▸ Instructions to follow:
Only the number is needed: how many lines of the records include "Netzteil"?

▸ Supplied entries:
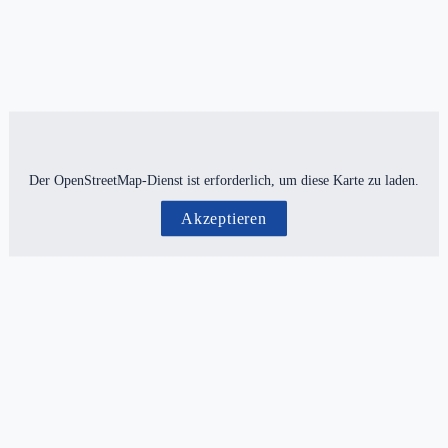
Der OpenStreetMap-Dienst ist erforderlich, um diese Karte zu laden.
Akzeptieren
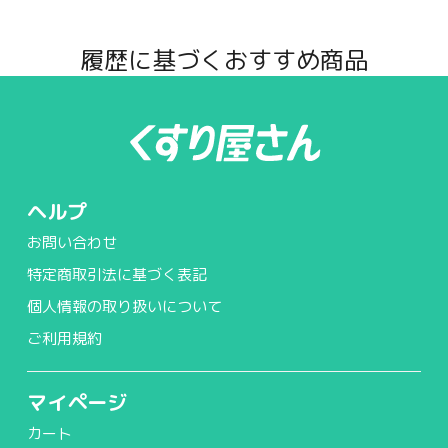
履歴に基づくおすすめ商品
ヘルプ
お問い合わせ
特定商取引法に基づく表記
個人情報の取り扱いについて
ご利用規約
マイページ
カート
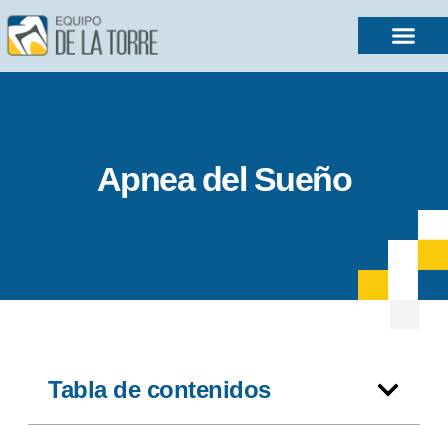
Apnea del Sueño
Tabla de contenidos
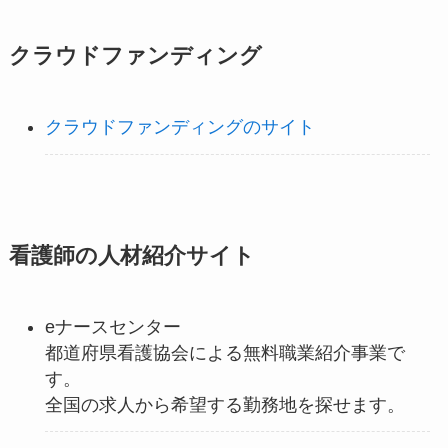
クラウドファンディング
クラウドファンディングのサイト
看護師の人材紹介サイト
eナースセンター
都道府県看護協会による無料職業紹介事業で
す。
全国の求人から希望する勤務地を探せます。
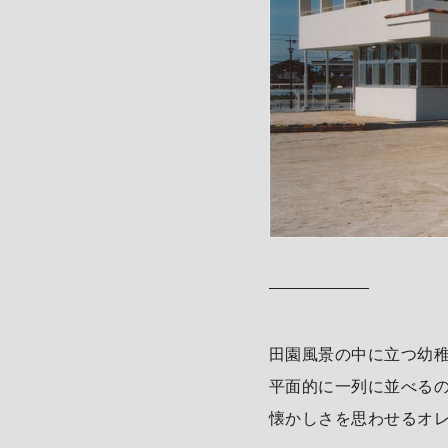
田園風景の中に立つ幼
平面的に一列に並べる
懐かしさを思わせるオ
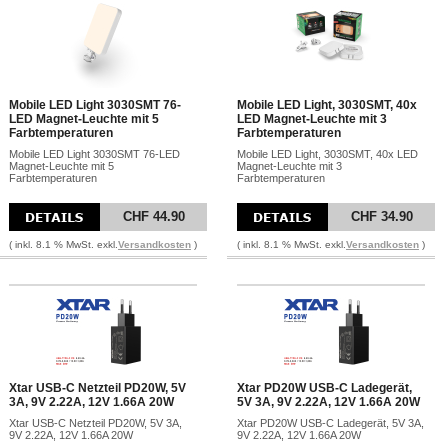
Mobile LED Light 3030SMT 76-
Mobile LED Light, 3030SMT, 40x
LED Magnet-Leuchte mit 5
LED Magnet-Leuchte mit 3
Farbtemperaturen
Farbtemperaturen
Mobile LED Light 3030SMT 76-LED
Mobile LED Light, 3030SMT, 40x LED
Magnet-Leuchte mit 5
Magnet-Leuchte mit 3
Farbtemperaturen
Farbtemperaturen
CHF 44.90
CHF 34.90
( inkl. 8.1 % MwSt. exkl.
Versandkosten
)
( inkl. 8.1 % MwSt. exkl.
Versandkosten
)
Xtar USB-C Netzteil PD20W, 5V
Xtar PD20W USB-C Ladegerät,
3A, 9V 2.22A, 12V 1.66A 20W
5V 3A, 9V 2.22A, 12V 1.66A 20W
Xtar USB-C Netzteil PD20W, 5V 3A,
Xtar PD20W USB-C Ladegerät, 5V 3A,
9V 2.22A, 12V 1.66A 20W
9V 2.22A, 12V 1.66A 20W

▸ Exercise solution:
2